Tuesday, July 15, 2025

LDC July 2025 Newsletter

Fall 2025 LDC data scholarship program 

New publications:
AnnoDIFP Session Audio and Transcripts 
Penn Parsed Corpora of Historical English Second Release
LoReHLT Uzbek Representative Language Pack
_________________________________________________________________________
 
Fall 2025 LDC data scholarship program 
Student applications for the Fall 2025 LDC data scholarship program are being accepted now through September 15, 2025. This program provides eligible students with no-cost access to LDC data. Students must complete an application consisting of a data use proposal and letter of support from their advisor. For application requirements and program rules, visit the LDC Data Scholarships page

New publications:
AnnoDIFP (Annotated Data for the Investigation of Facets of Personality) Session Audio and Transcripts was developed by LDC, the Florida Institute of Technology (FIT), and the University of New Haven (UNH) to support algorithm development for predicting personality traits. It contains 438.34 hours of English audio and transcripts from in-person interviews of 366 participants paired with scores from two self-reported personality assessments, HEXACO Personality Inventory (Revised) (HEXACO-PI-R) and Short Dark Triad (SD3).

In-person interviews were recorded at LDC, FIT and UNH. In each session, the participant and interviewer were in separate sound-isolated rooms with communication between them supplied by audio/video hardware. Sessions consisted of the following tasks: rapport building, a YouTube task, a map task, and a business task. Further details on collection methodology and session tasks are contained in the documentation accompanying this release.

2025 members can access this corpus through their LDC accounts.

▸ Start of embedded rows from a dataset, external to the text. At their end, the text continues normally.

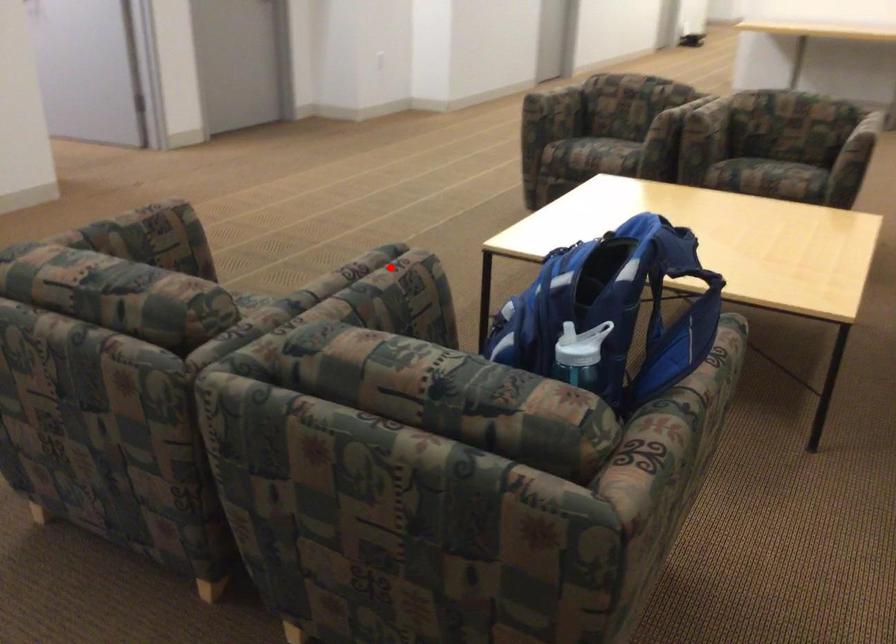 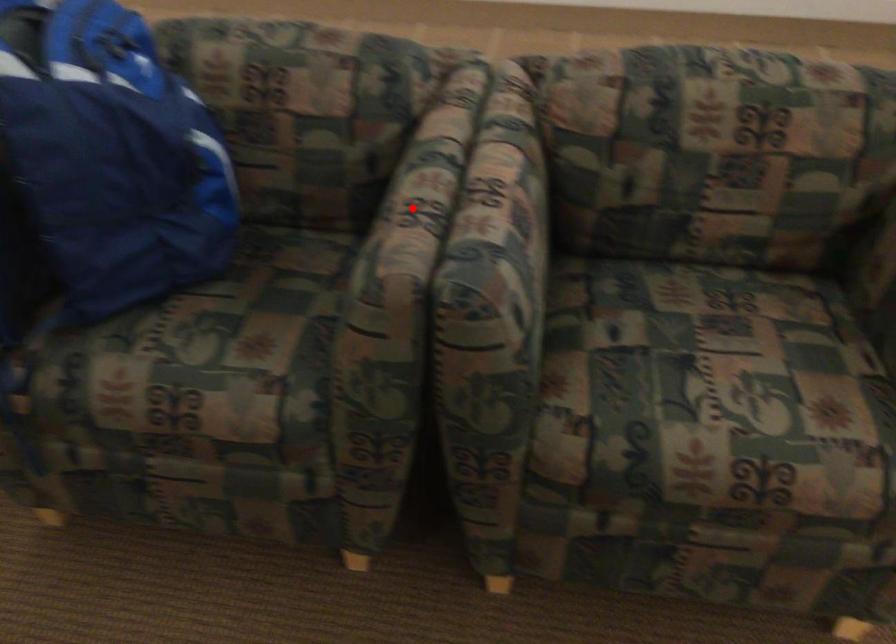 Based on the photo, I am providing you with two images of the same scene from different viewpoints. A red point is marked on the first image and another point is marked on the second image. Are the points marked in image1 and image2 representing the same 3D position?

Yes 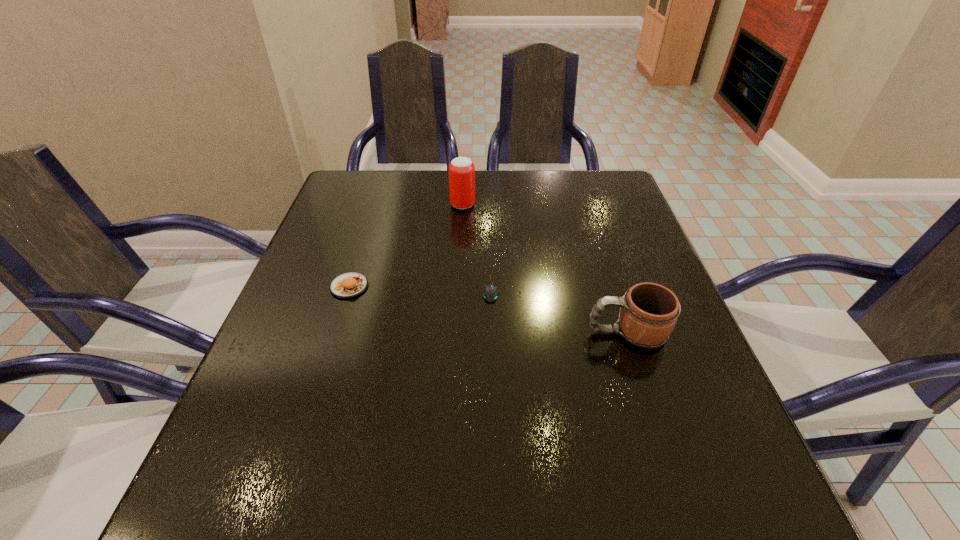 Where is `free space between the third object from left to right and the second tallest object`? free space between the third object from left to right and the second tallest object is located at coordinates (560, 309).

Where is `free space between the second shortest object and the farthest object`? free space between the second shortest object and the farthest object is located at coordinates [x=406, y=246].

Locate which object is the closest to the tallest object. Please provide its 2D coordinates. Your answer should be formatted as a tuple, i.e. [(x, y)], where the tuple contains the x and y coordinates of a point satisfying the conditions above.

[(490, 294)]

Locate which object is the third closest to the mouse. Please provide its 2D coordinates. Your answer should be formatted as a tuple, i.e. [(x, y)], where the tuple contains the x and y coordinates of a point satisfying the conditions above.

[(351, 284)]

Image resolution: width=960 pixels, height=540 pixels. Find the location of `vacant space that satisfies the following two spatial constraints: 1. on the back side of the leftmost object; 2. on the left side of the mouse`. vacant space that satisfies the following two spatial constraints: 1. on the back side of the leftmost object; 2. on the left side of the mouse is located at coordinates (349, 285).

Non-members may license this data for a fee.

*

Penn Parsed Corpora of Historical English Second Release was developed at the University of Pennsylvania and consists of running texts and text samples of British English prose from the earliest Middle English documents (1100 CE) up to the period of the First World War (1914 CE). This second release corrects errors and inconsistencies in Penn Parsed Corpora of Historical English (LDC2020T16), further streamlines annotation, simplifies the directory structure, and includes updated documentation.

This data set contains three corpora covering traditionally recognized periods of English:

  • The Penn-Helsinki Parsed Corpus of Middle English, second edition
  • The Penn-Helsinki Parsed Corpus of Early Modern English
  • The Penn Parsed Corpus of Modern British English, second edition

The texts are in two forms: part-of-speech tagged text and syntactically annotated text. Annotations were manually reviewed for accuracy and consistency. Included in this release are updated annotation guidelines, philological information for each corpus and the CorpusSearch 2 program, which allows users to search the data for words, word sequences and syntactic structure. 

2025 members can access this corpus through their LDC accounts provided they have submitted a completed copy of the special license agreement. Non-members may license this data for a fee.

*

LoReHLT Uzbek Representative Language Pack was developed by LDC and is comprised of approximately 47 million words of Uzbek monolingual text, 563,000 words of found Uzbek-English parallel text, 100,000 Uzbek words translated from English data, and 6.4 hours of Uzbek broadcast news and amateur web audio recordings. Approximately 151, 000 words were annotated for named entities and over 28,000 words were annotated for full entity including nominals and pronouns. Noun-phrase chunking was applied to more than 13,000 words. Over 20,890 words were labeled with simple semantic annotation. Topic annotation was applied to the audio recordings. Data was collected from discussion forum, news, reference, social network, broadcast news, web audio recordings, and weblogs.

LoReHLT was a companion project of the DARPA LORELEI program. The LORELEI (Low Resource Languages for Emergent Incidents) program was concerned with building human language technology for low resource languages in the context of emergent situations. Representative languages were selected to provide broad typological coverage.

2025 members can access this corpus through their LDC accounts. Non-members may license this data for a fee.